Heraclitus was right ... you can't step into the same river twice.
"Hey!" Cindy said.
I shook myself out of my thoughts.
"What?" I asked her.
"You left me there for a second."
"Yeah, went deep." I said.
"What?"
Cody.
"Nothing. Just ... Something that Cody and Joy used to tell me that I did. I was just ... thinking. So ... where do I begin?" I mused outloud.
"Elizabeth." Cindy said.
"Elizabeth. Why her?" I asked.
"Because, if I get this right, she was the one you spent time with after Pam and I know about Pam but I don't know about Elizabeth so ..."
"Leave it up to a teacher to want to go in order." I smirked.
Cindy nodded.
"Okay ... well, like I said, it was March of 1986, my first speeding ticket ... Paul B. Johnson State Park ... and ..."
Cindy listened to every word that I said.
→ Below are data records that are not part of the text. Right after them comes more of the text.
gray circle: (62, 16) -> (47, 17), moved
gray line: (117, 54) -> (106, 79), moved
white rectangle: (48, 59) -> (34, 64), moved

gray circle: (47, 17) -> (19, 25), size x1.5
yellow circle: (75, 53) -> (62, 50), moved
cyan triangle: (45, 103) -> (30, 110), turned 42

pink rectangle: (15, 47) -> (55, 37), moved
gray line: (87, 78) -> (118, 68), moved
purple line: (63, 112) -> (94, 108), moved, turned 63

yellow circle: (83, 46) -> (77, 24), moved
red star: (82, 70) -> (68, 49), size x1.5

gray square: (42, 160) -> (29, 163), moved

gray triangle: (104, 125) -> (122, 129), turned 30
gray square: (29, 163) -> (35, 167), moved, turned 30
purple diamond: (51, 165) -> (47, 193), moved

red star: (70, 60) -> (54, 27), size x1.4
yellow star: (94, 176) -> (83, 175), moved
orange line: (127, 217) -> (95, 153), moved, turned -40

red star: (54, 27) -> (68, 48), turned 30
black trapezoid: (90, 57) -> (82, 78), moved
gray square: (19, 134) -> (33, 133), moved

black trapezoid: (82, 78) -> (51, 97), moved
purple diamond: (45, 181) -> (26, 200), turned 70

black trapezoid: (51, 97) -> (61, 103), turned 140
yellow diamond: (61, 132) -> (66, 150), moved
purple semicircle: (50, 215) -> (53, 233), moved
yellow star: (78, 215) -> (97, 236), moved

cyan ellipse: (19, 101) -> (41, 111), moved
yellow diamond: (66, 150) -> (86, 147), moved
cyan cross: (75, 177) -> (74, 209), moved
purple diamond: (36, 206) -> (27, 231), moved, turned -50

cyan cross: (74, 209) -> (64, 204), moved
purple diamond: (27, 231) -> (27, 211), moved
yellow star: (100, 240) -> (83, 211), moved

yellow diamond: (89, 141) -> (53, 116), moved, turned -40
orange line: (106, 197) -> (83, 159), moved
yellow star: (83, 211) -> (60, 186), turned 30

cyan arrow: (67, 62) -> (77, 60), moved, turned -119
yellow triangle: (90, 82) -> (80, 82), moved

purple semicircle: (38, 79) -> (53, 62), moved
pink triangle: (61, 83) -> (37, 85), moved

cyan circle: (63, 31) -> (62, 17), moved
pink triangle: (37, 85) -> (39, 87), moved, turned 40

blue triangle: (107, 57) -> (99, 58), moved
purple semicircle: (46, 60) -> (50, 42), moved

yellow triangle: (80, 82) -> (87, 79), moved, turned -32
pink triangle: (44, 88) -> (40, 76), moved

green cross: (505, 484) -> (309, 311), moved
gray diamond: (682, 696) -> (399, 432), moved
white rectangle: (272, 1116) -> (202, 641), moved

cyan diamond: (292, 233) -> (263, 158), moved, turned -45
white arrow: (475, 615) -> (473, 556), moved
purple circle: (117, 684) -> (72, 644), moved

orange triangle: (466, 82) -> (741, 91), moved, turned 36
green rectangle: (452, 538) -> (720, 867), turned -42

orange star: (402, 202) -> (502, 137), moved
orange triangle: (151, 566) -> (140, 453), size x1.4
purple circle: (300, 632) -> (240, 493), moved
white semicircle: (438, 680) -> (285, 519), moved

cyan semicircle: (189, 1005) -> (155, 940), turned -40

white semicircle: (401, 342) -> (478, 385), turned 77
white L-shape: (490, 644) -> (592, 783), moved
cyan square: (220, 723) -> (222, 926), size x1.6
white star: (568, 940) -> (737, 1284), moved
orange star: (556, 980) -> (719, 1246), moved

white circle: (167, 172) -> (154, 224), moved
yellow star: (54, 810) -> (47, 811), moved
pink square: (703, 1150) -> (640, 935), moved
Sitting there, across from each other, looking into her eyes, waiting on our food to be served, that’s when I started to tell her about the parts of my life that I'd never shared with her ... the parts that I had kept from her because I thought they didn't matter to her and in doing so we drew even closer to each other and to what we shared in our lives with each other. That was the kind of relationship, the kind of love, the kind of marriage that Cindy and I had and it took something like this, like us getting away, like Cindy prying into my past, to make me realize again just how much I loved the woman that I was sitting across from and as I told her, that night, about the past that I'd kept from her I realized, reliving my memories, of just how lucky I was to be with Cindy and I realized just why the others no longer mattered to me.
The candle flame on the table flickering.
Casting shadows on the nearby wall as we talked.
Casting our shadows.
Holding hands.
Leaning close over the table.
It was the start of a really good weekend ... one that I would remember for a long, long time.